MedCity Influencers

Next medical school, CME assignment: Read Shannon Brownlee’s ‘Overtreated’

Healthcare reform is just a recent buzzword. But there are some people who have for years seen the real reason why medicine is broken. Shannon Brownlee’s book that looks at the disturbing amount of excess medical care should be required reading in medical schools and for other healthcare professionals.

My daughter, Elana, home from college on winter break, offered me a book to peruse from one of her classes. She correctly suspected that her father, the Whistleblower, would enjoy reading a book authored by a Whistleblower pro.

The book, Overtreated, by Shannon Brownlee, should be required reading for first year medical students, who have not yet acquired views and habits that promulgate excessive medical care and treatment. For those of us already in practice, this book should be a required element of board recertification. The theme of the book appears as a subtitle on the cover.

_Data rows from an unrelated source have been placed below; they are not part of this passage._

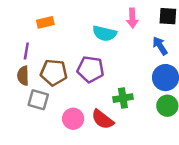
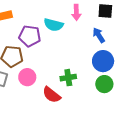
purple pentagon: (90, 69) -> (30, 36), moved
pink circle: (73, 119) -> (27, 77), moved

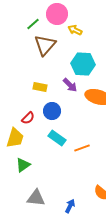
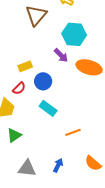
yellow rectangle: (40, 87) -> (25, 66), moved, turned -32
orange line: (82, 148) -> (73, 132), moved
blue arrow: (70, 206) -> (58, 165), moved

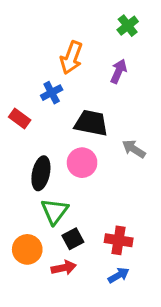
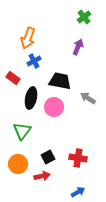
orange arrow: (71, 58) -> (28, 38), moved
black ellipse: (41, 173) -> (31, 98), moved
green triangle: (55, 211) -> (22, 131), moved
blue arrow: (119, 275) -> (78, 192), moved

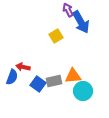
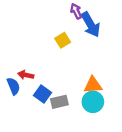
orange triangle: (73, 76) -> (93, 85), moved
blue semicircle: (12, 77) -> (13, 86), turned -42
gray rectangle: (54, 81) -> (59, 102), moved

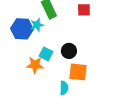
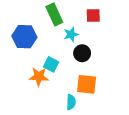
cyan star: (37, 25) -> (71, 34), moved
black circle: (69, 51) -> (82, 53), moved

Why Too Much Medicine is Making us Sicker and Poorer

Brownlee understands the medical system well and describes a culture of excess, conflicts of interests, absence of universal quality control mechanisms and fractured and disorganized care with no one in charge of a particular patient. She presents some chilling anecdotes of medical tragedies that have occurred at our most prestigious medical institutions. And she introduces us to reform leaders who understand the system’s inherent deficiencies and their proposals to remedy them.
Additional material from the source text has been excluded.